Saved entries
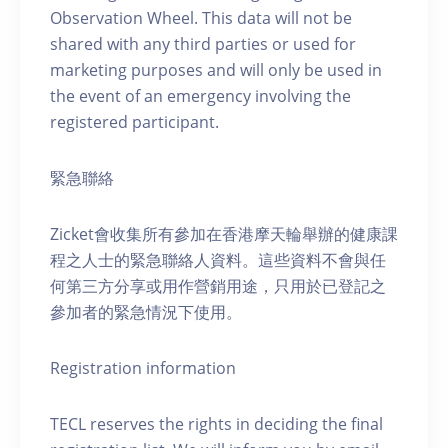
Observation Wheel. This data will not be
shared with any third parties or used for
marketing purposes and will only be used in
the event of an emergency involving the
registered participant.
緊急聯絡
Zicket會收集所有參加在香港摩天輪舉辦的健康課
程之人士的緊急聯絡人資料。這些資料不會與任
何第三方分享或用作營銷用途，只用於已登記之
參加者的緊急情況下使用。
Registration information
TECL reserves the rights in deciding the final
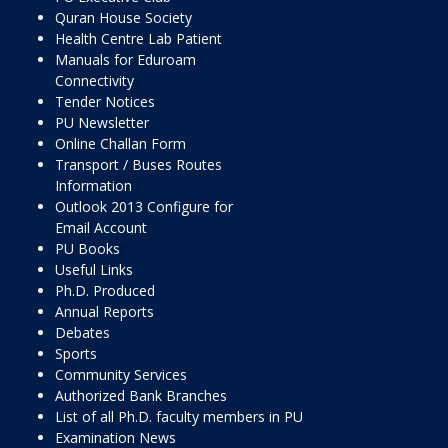
Quran House Society
Health Centre Lab Patient
Manuals for Eduroam
Connectivity
Tender Notices
PU Newsletter
Online Challan Form
Transport / Buses Routes
Information
Outlook 2013 Configure for
Email Account
PU Books
Useful Links
Ph.D. Produced
Annual Reports
Debates
Sports
Community Services
Authorized Bank Branches
List of all Ph.D. faculty members in PU
Examination News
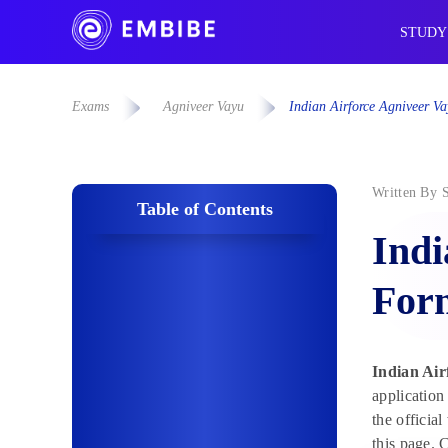
STUDY
Exams
Agniveer Vayu
Indian Airforce Agniveer V
Written By
Table of Contents
Indi
Form
Indian Air
application
the officia
this page. 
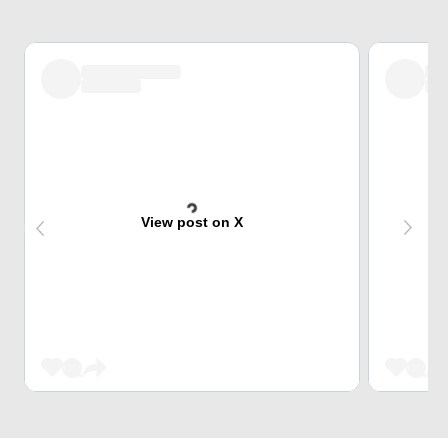
View post on X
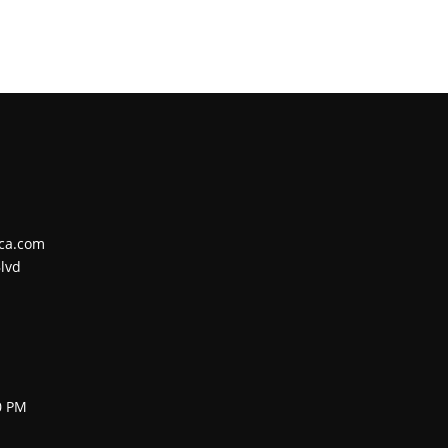
ca.com
lvd
0 PM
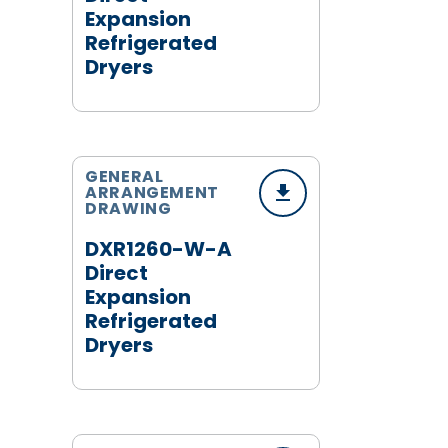
Expansion
Refrigerated
Dryers
GENERAL
ARRANGEMENT
DRAWING
DXR1260-W-A
Direct
Expansion
Refrigerated
Dryers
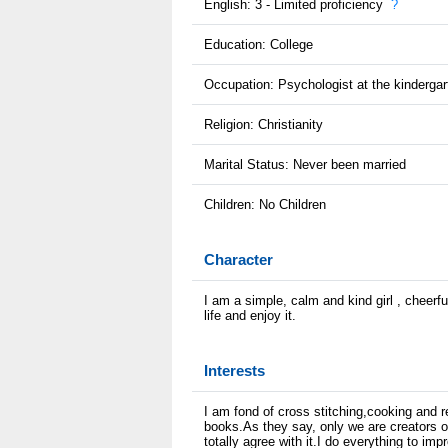
English: 3 - Limited proficiency
?
Education: College
Occupation: Psychologist at the kindergar
Religion: Christianity
Marital Status: Never been married
Children: No Children
Character
I am a simple, calm and kind girl , cheerf
life and enjoy it.
Interests
I am fond of cross stitching,cooking and re
books.As they say, only we are creators o
totally agree with it.I do everything to imp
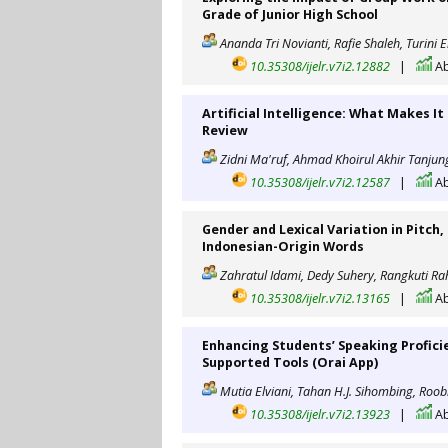
Grade of Junior High School
Ananda Tri Novianti, Rafie Shaleh, Turini 
10.35308/ijelr.v7i2.12882
|
Ab
Artificial Intelligence: What Makes I
Review
Zidni Ma'ruf, Ahmad Khoirul Akhir Tanjun
10.35308/ijelr.v7i2.12587
|
Ab
Gender and Lexical Variation in Pitch,
Indonesian-Origin Words
Zahratul Idami, Dedy Suhery, Rangkuti R
10.35308/ijelr.v7i2.13165
|
Ab
Enhancing Students’ Speaking Profici
Supported Tools (Orai App)
Mutia Elviani, Tahan H.J. Sihombing, Roob
10.35308/ijelr.v7i2.13923
|
Ab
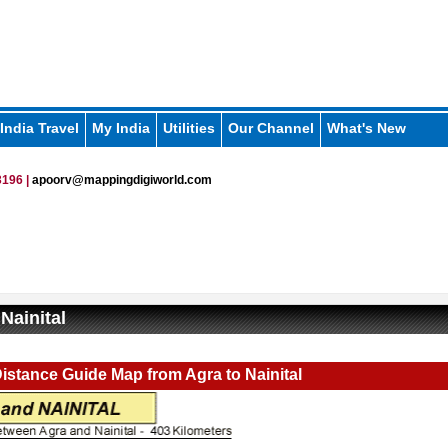
India Travel
My India
Utilities
Our Channel
What's New
196 |
apoorv@mappingdigiworld.com
Nainital
istance Guide Map from Agra to Nainital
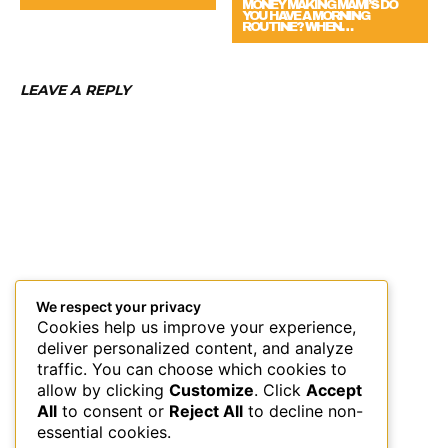
MONEY MAKING MAMI’S DO
YOU HAVE A MORNING
ROUTINE? WHEN…
LEAVE A REPLY
We respect your privacy
Cookies help us improve your experience,
deliver personalized content, and analyze
traffic. You can choose which cookies to
allow by clicking
Customize
. Click
Accept
All
to consent or
Reject All
to decline non-
essential cookies.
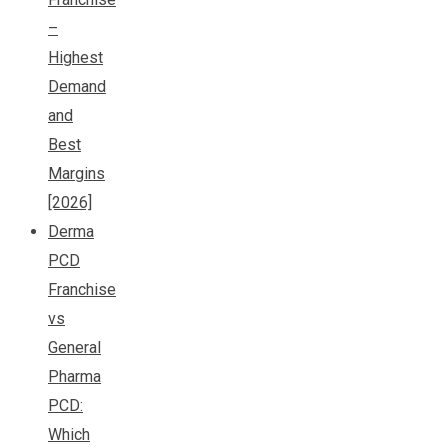
–
Highest
Demand
and
Best
Margins
[2026]
Derma
PCD
Franchise
vs
General
Pharma
PCD:
Which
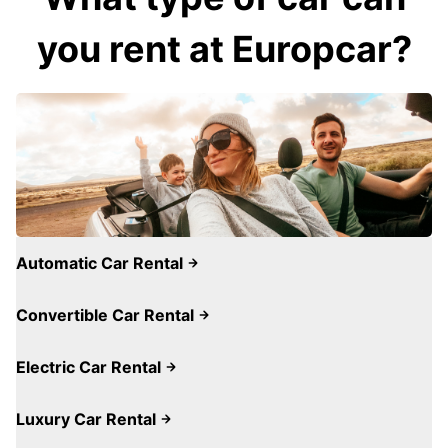
you rent at Europcar?
Automatic Car Rental
Convertible Car Rental
Electric Car Rental
Luxury Car Rental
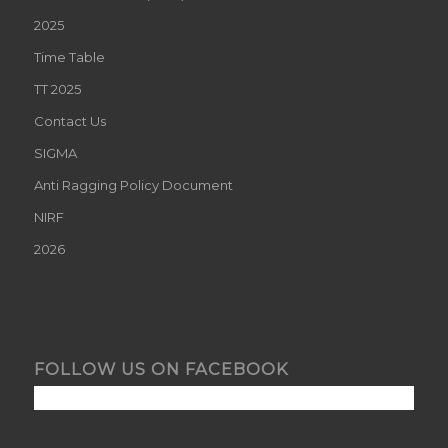
2025
Time Table
TT 2025
Contact Us
SIGMA
Anti Ragging Policy Document
NIRF
2026
FOLLOW US ON FACEBOOK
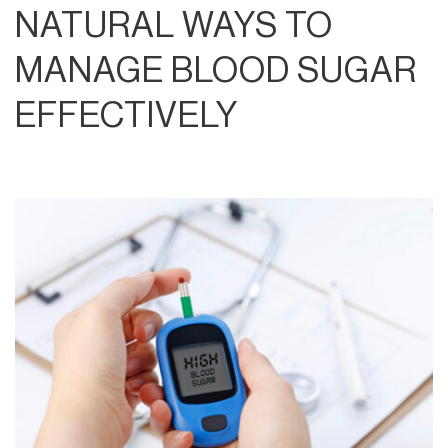
NATURAL WAYS TO
MANAGE BLOOD SUGAR
EFFECTIVELY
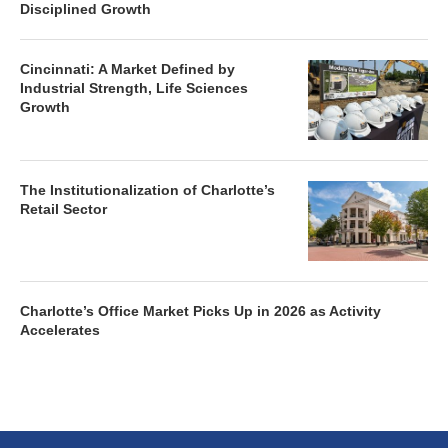
Disciplined Growth
Cincinnati: A Market Defined by
Industrial Strength, Life Sciences
Growth
The Institutionalization of Charlotte’s
Retail Sector
Charlotte’s Office Market Picks Up in 2026 as Activity
Accelerates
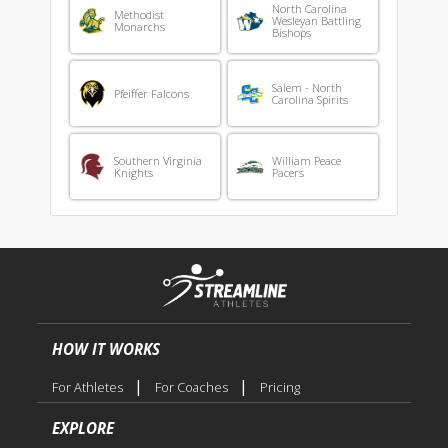
North Carolina
Methodist
Wesleyan Battling
Monarchs
Bishops
Salem - North
Pfeiffer Falcons
Carolina Spirits
Southern Virginia
William Peace
Knights
Pacers
HOW IT WORKS
|
|
For Athletes
For Coaches
Pricing
EXPLORE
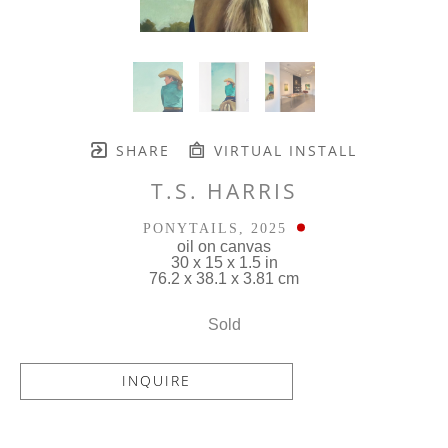
SHARE
VIRTUAL INSTALL
T.S. HARRIS
PONYTAILS
, 2025
oil on canvas
30 x 15 x 1.5 in
76.2 x 38.1 x 3.81 cm
Sold
INQUIRE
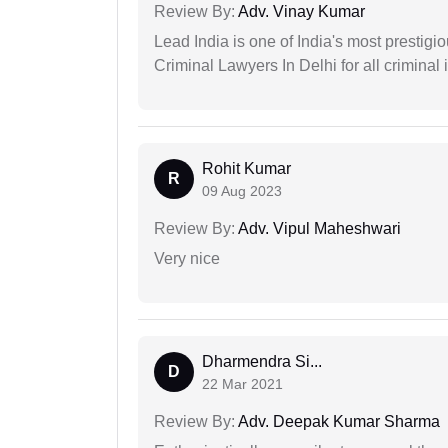
Review By:
Adv. Vinay Kumar
Lead India is one of India's most prestig
Criminal Lawyers In Delhi for all criminal 
Rohit Kumar
R
09 Aug 2023
Review By:
Adv. Vipul Maheshwari
Very nice
Dharmendra Si...
D
22 Mar 2021
Review By:
Adv. Deepak Kumar Sharma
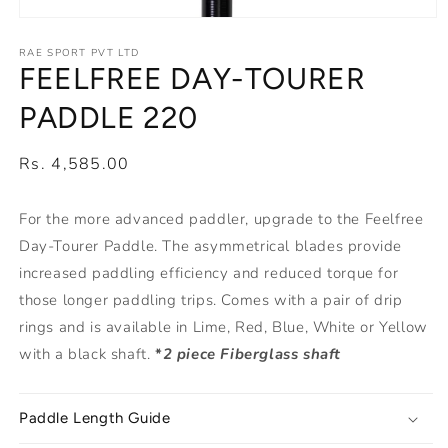
Open
media
1
RAE SPORT PVT LTD
FEELFREE DAY-TOURER
in
modal
PADDLE 220
Regular
Rs. 4,585.00
price
For the more advanced paddler, upgrade to the Feelfree
Day-Tourer Paddle. The asymmetrical blades provide
increased paddling efficiency and reduced torque for
those longer paddling trips. Comes with a pair of drip
rings and is available in Lime, Red, Blue, White or Yellow
with a black shaft.
*
2 piece Fiberglass shaft
Paddle Length Guide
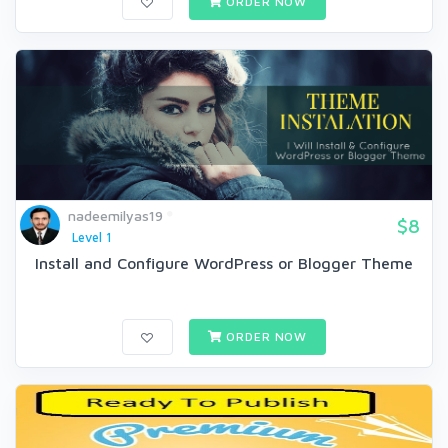
ORDER NOW
nadeemilyas19
$8
Level 1
Install and Configure WordPress or Blogger Theme
ORDER NOW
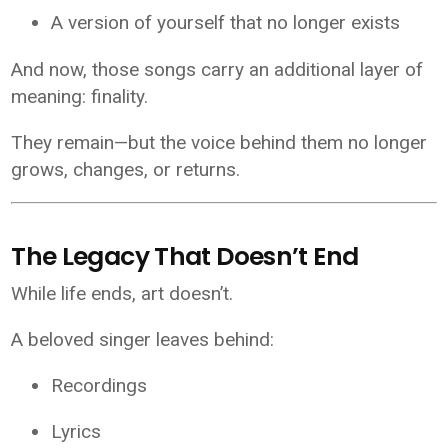
A version of yourself that no longer exists
And now, those songs carry an additional layer of
meaning: finality.
They remain—but the voice behind them no longer
grows, changes, or returns.
The Legacy That Doesn’t End
While life ends, art doesn’t.
A beloved singer leaves behind:
Recordings
Lyrics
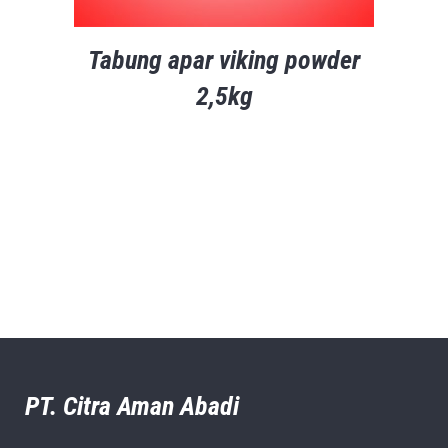
Tabung apar viking powder
2,5kg
PT. Citra Aman Abadi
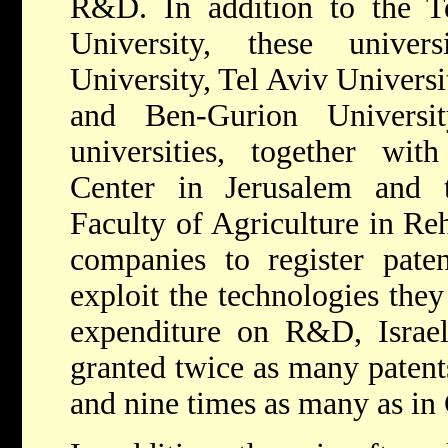
R&D. In addition to the 
University, these univers
University, Tel Aviv Universi
and Ben-Gurion Univers
universities, together wi
Center in Jerusalem and 
Faculty of Agriculture in Reh
companies to register pate
exploit the technologies they
expenditure on R&D, Israel'
granted twice as many patent
and nine times as many as in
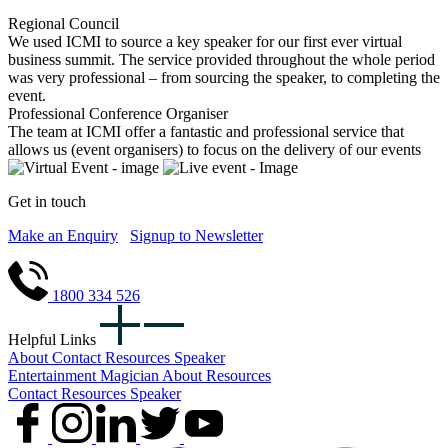
Regional Council
We used ICMI to source a key speaker for our first ever virtual
business summit. The service provided throughout the whole period
was very professional – from sourcing the speaker, to completing the
event.
Professional Conference Organiser
The team at ICMI offer a fantastic and professional service that
allows us (event organisers) to focus on the delivery of our events
Get in touch
Make an Enquiry
Signup to Newsletter
1800 334 526
Helpful Links
About
Contact
Resources
Speaker
Entertainment
Magician
About
Resources
Contact
Resources
Speaker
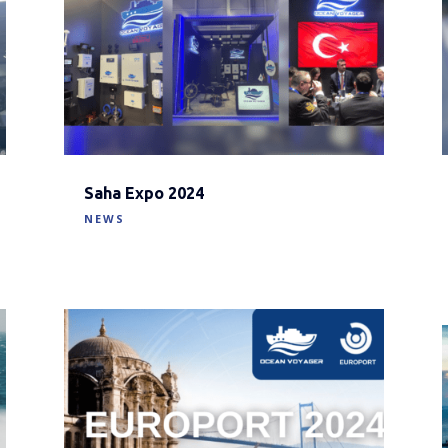
Saha Expo 2024
NEWS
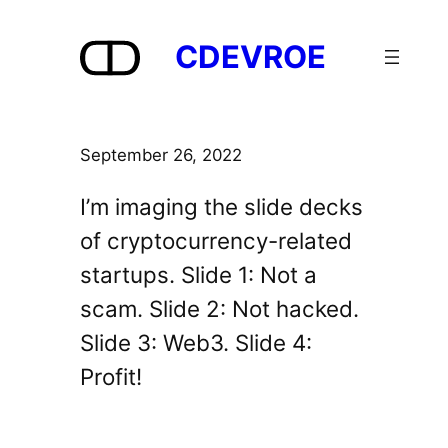
Skip
to
CDEVROE
content
September 26, 2022
I’m imaging the slide decks
of cryptocurrency-related
startups. Slide 1: Not a
scam. Slide 2: Not hacked.
Slide 3: Web3. Slide 4:
Profit!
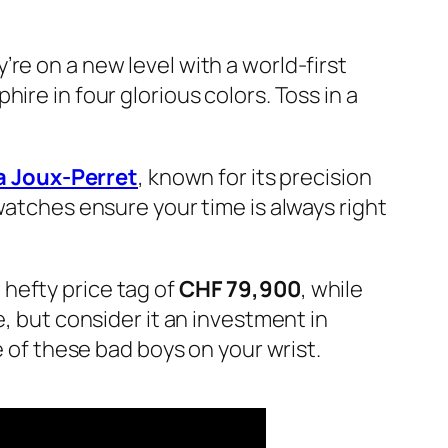
re on a new level with a world-first
ire in four glorious colors. Toss in a
a Joux-Perret
, known for its precision
watches ensure your time is always right
hefty price tag of
CHF 79,900
, while
ge, but consider it an investment in
e of these bad boys on your wrist.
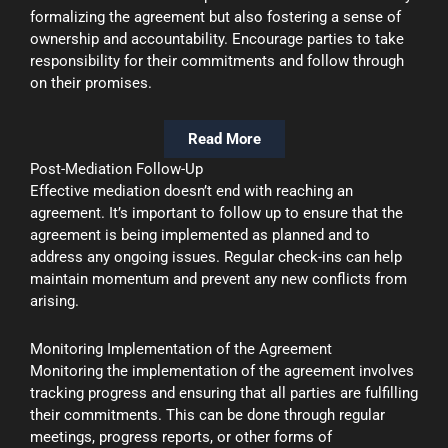
formalizing the agreement but also fostering a sense of
ownership and accountability. Encourage parties to take
responsibility for their commitments and follow through
on their promises.
Read More
Post-Mediation Follow-Up
Effective mediation doesn’t end with reaching an
agreement. It’s important to follow up to ensure that the
agreement is being implemented as planned and to
address any ongoing issues. Regular check-ins can help
maintain momentum and prevent any new conflicts from
arising.
Monitoring Implementation of the Agreement
Monitoring the implementation of the agreement involves
tracking progress and ensuring that all parties are fulfilling
their commitments. This can be done through regular
meetings, progress reports, or other forms of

TRY IT
Print, word for word, the lines above that run from the line containing "grows, changes, or returns." to the line containing "We used ICMI", both included. Keep the pictures out.

SOLUTION TO THE PROBLEM
grows, changes, or returns.
The Legacy That Doesn’t End
While life ends, art doesn’t.
A beloved singer leaves behind:
Recordings
Lyrics
Tabung apar viking powder
2,5kg
PT. Citra Aman Abadi
R&D. In addition to the 
University, these univers
University, Tel Aviv Universi
and Ben-Gurion Univers
universities, together wi
Center in Jerusalem and 
Faculty of Agriculture in Reh
companies to register pate
exploit the technologies they
expenditure on R&D, Israel'
granted twice as many patent
and nine times as many as in
Regional Council
We used ICMI to source a key speaker for our first ever virtual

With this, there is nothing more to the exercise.